Il carattere dottrinale delle parole della donna si manifesta attraverso il sorriso che le si dipinge in viso quando intuisce Dante al cospetto di ciò che non è in grado di spiegarsi a causa della sua limitatezza umana. Solo «provando e riprovando», con argomenti razionali ma non sempre totalmente accessibili alla comprensione umana, Beatrice può illuminare al poeta le vie attraverso le quali agisce il volere divino all'interno delle varie sfere celesti.
2.
I
beati
Le molte anime che si affastellano nel percorso di Dante verso Dio assolvono al compito non facile di dimostrare le acquisizioni che il poeta raccoglie di volta in volta nel suo cammino. Immagini di rarefatte e simboliche moralità, esse vengono sollecitate a recuperare le memorie della loro vicenda terrena per rendere conto del destino ultramondano che è stato loro assegnato.
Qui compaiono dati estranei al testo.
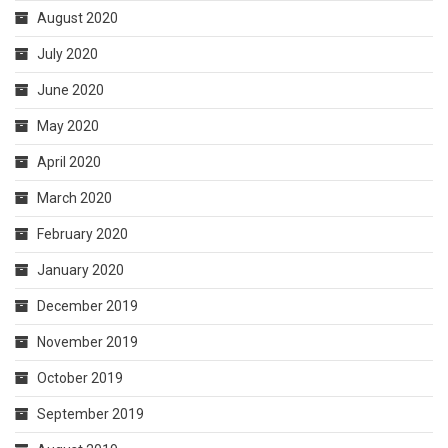
August 2020
July 2020
June 2020
May 2020
April 2020
March 2020
February 2020
January 2020
December 2019
November 2019
October 2019
September 2019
I beati che si trovano collocati all'interno di questa sfera celeste sono le anime di coloro che in vita non hanno potuto adempiere ai loro voti sulla Terra. All'inizio il poeta li crede riflessi di anime che gli stanno alle spalle: «quali per vetri trasparenti e tersi,/ o ver per acque nitide e tranquille, non si profonde che i fondi sien persi,/ tornan d’i nostri visi le postille/ debili sì, che perla in bianca fronte/ non vien men forte a le nostre pupille» fino a che, voltatosi, non realizza che invero sono anime sussistenti, incastonate nello sfondo luminoso del cielo lunare.
Il rapporto tra conoscenza e oggetto della visione passa di necessità attraverso uno sforzo ermeneutico di non poco conto, che in un primo momento rischia di far cadere Dante «dentro a l’error contrario […] a quel ch’accese amor tra l’omo e ‘l fonte». Il rimando al mito di Narciso è svolto in termini antitetici: mentre Narciso, specchiandosi nel fonte, è indotto, per effetto di una punizione divina, a scambiare la sua immagine per un corpo reale innamorandosene, Dante, al contrario, è impedito dall'umana ragione a riconoscere la sussistenza delle anime che gli si pongono di fronte, credendole immagini riflesse.
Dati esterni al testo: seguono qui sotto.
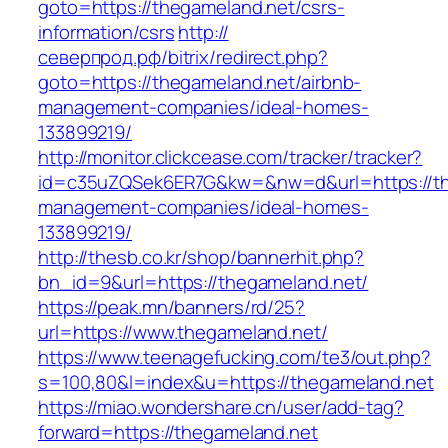
goto=https://thegameland.net/csrs-
information/csrs
http://
северпрод.рф/bitrix/redirect.php?
goto=https://thegameland.net/airbnb-
management-companies/ideal-homes-
133899219/
http://monitor.clickcease.com/tracker/tracker?
id=c35uZQSek6ER7G&kw=&nw=d&url=https://the
management-companies/ideal-homes-
133899219/
http://thesb.co.kr/shop/bannerhit.php?
bn_id=9&url=https://thegameland.net/
https://peak.mn/banners/rd/25?
url=https://www.thegameland.net/
https://www.teenagefucking.com/te3/out.php?
s=100,80&l=index&u=https://thegameland.net
https://miao.wondershare.cn/user/add-tag?
forward=https://thegameland.net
La superbia è il vizio che accomuna il
poeta e il semidio offuscando loro la verità.
Tuttavia, mentre Dante cerca la redenzione riconoscendo la propria fallibilità,
Narciso resta ingabbiato nell'adorazione del proprio Sé, rinunciando così a
pensare l’alterità. Il vero dunque dimora nel mistero della finitezza e nella
spinta a superare il solipsismo della propria identità.
3.
Piccarda
Dante, rivolgendosi all'anima che gli sembra fra tutte la più desiderosa di parlare, le domanda di rivelargli il suo nome e la sua condizione.
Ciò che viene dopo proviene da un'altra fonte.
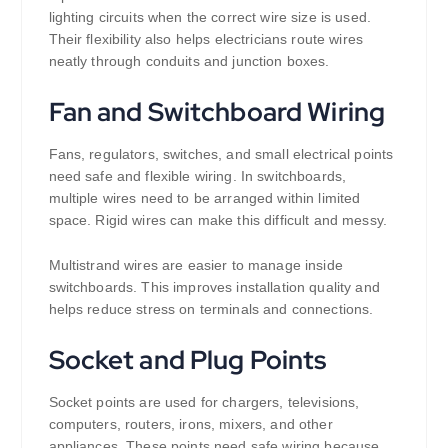
lighting circuits when the correct wire size is used.
Their flexibility also helps electricians route wires
neatly through conduits and junction boxes.
Fan and Switchboard Wiring
Fans, regulators, switches, and small electrical points
need safe and flexible wiring. In switchboards,
multiple wires need to be arranged within limited
space. Rigid wires can make this difficult and messy.
Multistrand wires are easier to manage inside
switchboards. This improves installation quality and
helps reduce stress on terminals and connections.
Socket and Plug Points
Socket points are used for chargers, televisions,
computers, routers, irons, mixers, and other
appliances. These points need safe wiring because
È Piccarda Donati, figlia di Simone e sorella di Forese, il quale, nel XXIV canto del Purgatorio, ne aveva già prefigurato la condizione di beatitudine. L’anima, sollecita e con il volto sorridente, avanza, dichiarando come il loro spirito di carità non si neghi a nessuna preghiera sincera, proprio come quella divina che assimila a sé l’intera corte del Paradiso. Entrata da fanciulla a far parte del monastero delle clarisse in Firenze, ella ne fu tolta a forza da Corso e dagli altri fratelli e obbligata a sposare Rossellino della Tosa; secondo le fonti, segnata dalla violenza subìta, morì presto di crepacuore. Piccarda rievoca la sua storia con il tono pacato di chi intende allontanare da sé e dalla propria attuale condizione ogni forma di rancore o impurità; senonché, poco dopo, nel raccontarsi, è pur costretta a giudicare gli esecutori materiali della violenza che le è stata arrecata, definendoli «uomini a mal più ch’al ben usi».
L’allusione
perifrastica consente al personaggio di sfumare le memorie dolorose della vita
terrena, mettendone in risalto la propensione ad appagarsi in un totale
abbandono al volere divino. D’altro canto, il ricordo dell’offesa mondana non
può inquinare la purezza della condizione spirituale di Piccarda: il dolore
patito in vita è relegato in uno spazio remoto e avulso dalla beatitudine
eterna cui la donna è stata destinata.
4.
Relazione
tra meriti e beatitudine
Ciononostante, la ragione non può da sola intuire ciò che si staglia al di là di essa e Dante rimane pur sempre un uomo condizionato dai limiti della vita terrena: egli domanda se i beati in questo cielo siano paghi della loro condizione e se non abbiano mai desiderato di essere posti più in alto per contemplare Dio da più vicino.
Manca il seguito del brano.